And throughout, Contraband slily apes Hitchcock's taste for setting up an erotic tension, spiced with kinkiness, between his lead actors. From their first clash when she refuses to wear a life-jacket (something of a bondage garment in itself) the exchanges between Veidt and Hobson quiver with hints of S/M games. 'Mrs S?rensen,' he growls, provoked by her wide-eyed insolence, 'have you ever been put in irons?' When they're tied up together by the heavies (shades of the handcuffed Donat and Carroll in The 39 Steps)4 he works his way free, warning as he tugs at the ropes, 'I shall hurt you.' 'Go ahead,' she murmurs.

Where Contraband parts company with its models is in its documentary strain. Hitchcock, as befitted a director who scorned plausibility, had scant interest in documentary, but Powell is clearly fascinated no less by the workings of British Contraband Control than by the eerie world of London in the blackout. The blackout element works fine, heightening the fantasy mood of the London scenes (the film was retitled Blackout for its US release), but the bureaucratic comings and goings clog the action badly for the first twenty minutes. Also, Powell enjoyed eccentric actors, which Hitchcock scarcely did. (Witness Hitch's palpable unease with Alastair Sim and Joyce Grenfell in Stage Fright and his abdication in the face of Laughton's Jamaica Inn barnstorming.) Evidently much amused, Powell overindulges Hay Petrie in his double role, playing off the short fussy Petrie against Veidt's craggy, towering presence. It's fun, but it dissipates the tension.

By the mid-30s, Hitchcock had perfected his supreme trick: his ability to screw up the suspense, then grin in our faces - and still keep us on the edge of our seats. In his work from The Man Who Knew Too Much onwards, as Peter John Dyer put it, 'terror and levity rub shoulders'.5 Contraband has plenty of levity, but not much terror. The blackout scenes point the way: expressionist high fantasy was where Powell/Pressburger's interests lay, and not until The Small Back Room would they prove that they too - in their own very un-Hitchcockian style - could be masters of suspense.



Stanley Donen comes far closer to bringing off the terror/levity trick. Remarkably close, in fact, given that Charade was his first shot at the thriller genre. Unashamedly setting up an hommage, Donen kicks off with Saul Bass-style credits (a deft pastiche by Paul Binder) leading into an Alpine ski-slope scene that reworks the opening of The Man Who Knew Too Much (British version). And having cast Cary Grant, one of Hitchcock's two favourite male leads,6 Donen plays mix-and-match with all four of Hitch's Grant films: North by Northwest mostly, but with chunks of Suspicion, Notorious and To Catch a Thief stirred in.

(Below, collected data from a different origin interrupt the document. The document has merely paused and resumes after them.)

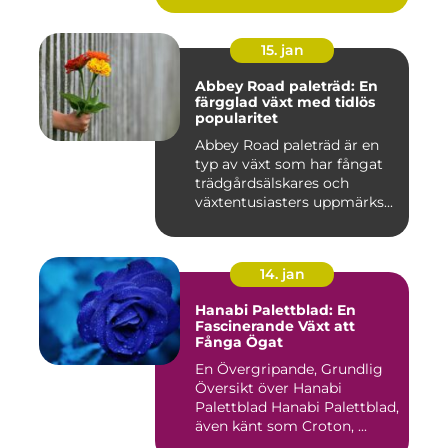
15. jan
Abbey Road paleträd: En
färgglad växt med tidlös
popularitet
Abbey Road paleträd är en
typ av växt som har fångat
trädgårdsälskares och
växtentusiasters uppmärks...
14. jan
Hanabi Palettblad: En
Fascinerande Växt att
Fånga Ögat
En Övergripande, Grundlig
Översikt över Hanabi
Palettblad Hanabi Palettblad,
även känt som Croton, ...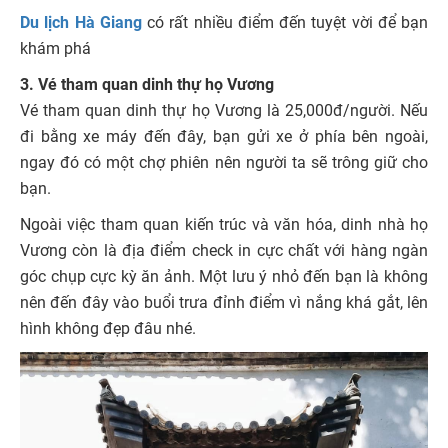
Du lịch Hà Giang
có rất nhiều điểm đến tuyệt vời để bạn
khám phá
3. Vé tham quan dinh thự họ Vương
Vé tham quan dinh thự họ Vương là 25,000đ/người. Nếu
đi bằng xe máy đến đây, bạn gửi xe ở phía bên ngoài,
ngay đó có một chợ phiên nên người ta sẽ trông giữ cho
bạn.
Ngoài việc tham quan kiến trúc và văn hóa, dinh nhà họ
Vương còn là địa điểm check in cực chất với hàng ngàn
góc chụp cực kỳ ăn ảnh. Một lưu ý nhỏ đến bạn là không
nên đến đây vào buổi trưa đỉnh điểm vì nắng khá gắt, lên
hình không đẹp đâu nhé.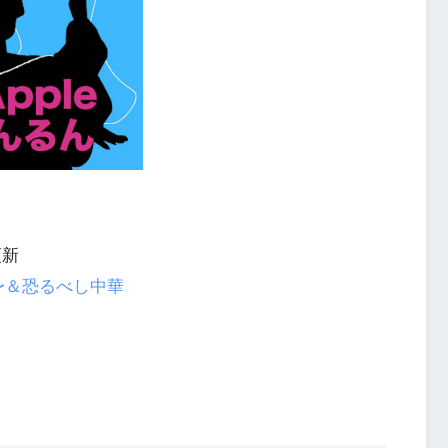
更新
〜＆恐るべし中華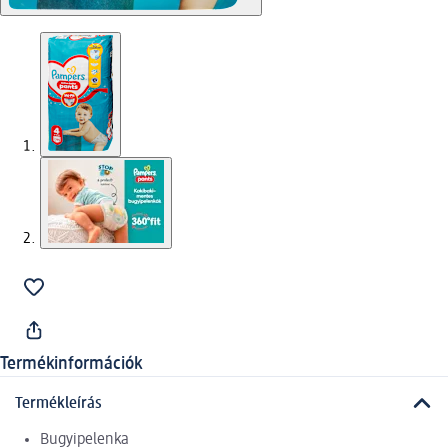
Termékinformációk
Termékleírás
Bugyipelenka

'What has long been most disturbing in Hitchcock's films,' Andrew Sarris noted, '- the perverse ironies, the unresolved ambiguities, the switched protagonists - now marks him as a pioneer in the modern idiom in which nothing is what it seems on the surface.'7 Donen too captures this sense of pervasive unease, of a jokey facade stretched thin over betrayal and desolation. As often with Hitchcock (Blackmail, Sabotage, Shadow of a Doubt, etc) the ostensible 'happy ending' dissolves on scrutiny into something more disturbing: the heroine (Audrey Hepburn at her most appealingly vulnerable) has merely passed from the arms of one compulsive liar to those of another. 'With Charles,' she muses on her failed marriage, 'everything is secrecy and lies.' But the same is true, doubled and in spades, of Grant, who switches names and personalities with alarming fluency, and her final glad cry as she falls into his embrace, 'Oh I love you, Adam Alex Peter Brian, whatever your name is!' prompts the thought: how many more of him are there, and just how lovable will they all be?

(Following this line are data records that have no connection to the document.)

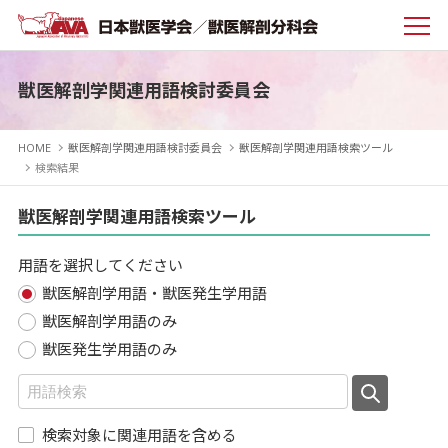
獣医解剖学関連用語検討委員会
HOME
獣医解剖学関連用語検討委員会
獣医解剖学関連用語検索ツール
検索結果
獣医解剖学関連用語検索ツール
用語を選択してください
獣医解剖学用語・獣医発生学用語
獣医解剖学用語のみ
獣医発生学用語のみ
検索対象に関連用語を含める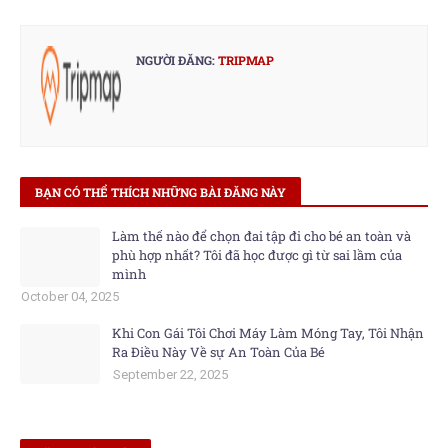
NGƯỜI ĐĂNG:
TRIPMAP
BẠN CÓ THỂ THÍCH NHỮNG BÀI ĐĂNG NÀY
Làm thế nào để chọn đai tập đi cho bé an toàn và
phù hợp nhất? Tôi đã học được gì từ sai lầm của
mình
October 04, 2025
Khi Con Gái Tôi Chơi Máy Làm Móng Tay, Tôi Nhận
Ra Điều Này Về sự An Toàn Của Bé
September 22, 2025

Where Charade scores over Contraband is in deftly running these bleaker intimations in tandem with its light-hearted elements, using humour to tighten the mood rather than defuse it. Like Hitchcock at his best, Donen tosses in small offkey details - the police inspector with his nail-scissors, the twitchy little villain subject to compulsive sneezing - that at once tease and disquiet us. He can match his mentor for sadistic glee, as well. There's a ripe comedy-of-public-embarrassment scene involving Grant, an orange and an outraged buxom lady; two minutes later, Hepburn is 'put through it' as callously as any of Hitch's cool blondes, with James Coburn's folksily menacing Tex Penthollow cornering her in a phone booth to drop lighted matches down her front. Once again, the lead relationship is spiced with sadism, physical no less than psychological: Grant openly delights in keeping Hepburn scared out of her wits, and at one point threatens her with a spanking.8

For all its dark undertones, Charade is an exhilarating experience. There's a dancing lightness about the camerawork, a throwaway elegance in the handling of the actors, that reminds us Donen cut his teeth on Gene Kelly musicals. Could Hitchcock have directed a musical? The nearest he got to it was the 1933 Straussian confection Waltzes from Vienna, and his loathing for that dire assignment throbs through every frame. But it would be special pleading to claim that Charade, to any serious degree, ever transcends its reputation as 'the best comedy thriller Hitchcock never made'. Stylish, witty and accomplished, Donen's film could scarcely be bettered as an affectionate salute to the Master, but ultimately it exists wholly within Hitchcock's shadow.




If Charade was unashamedly copying Hitchcock, no one thought the worse of Donen for it. The response to Obsession, though, dealt Brian De Palma's critical standing a blow from which it's yet to recover. Not only was this upstart movie brat ripping off the great Hitch, snarled the reviewers, but he was doing it ineptly; his film was slow, arty, pretentious, utterly lacking in Hitchcockian pace and bite. From now on, the dismissive term 'derivative' would hover over De Palma's head like a small travelling thundercloud.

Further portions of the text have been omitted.